**What you need to do**
Search the data for the string "crisis" and copy each line where it turns up.

##############################

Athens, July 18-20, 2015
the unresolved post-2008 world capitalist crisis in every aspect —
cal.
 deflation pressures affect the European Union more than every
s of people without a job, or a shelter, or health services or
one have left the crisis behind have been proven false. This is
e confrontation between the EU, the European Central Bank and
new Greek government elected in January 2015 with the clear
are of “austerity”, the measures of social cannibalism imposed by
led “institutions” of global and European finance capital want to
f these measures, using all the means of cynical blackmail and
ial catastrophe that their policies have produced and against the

##############################

**Response box**
the unresolved post-2008 world capitalist crisis in every aspect —
one have left the crisis behind have been proven false. This is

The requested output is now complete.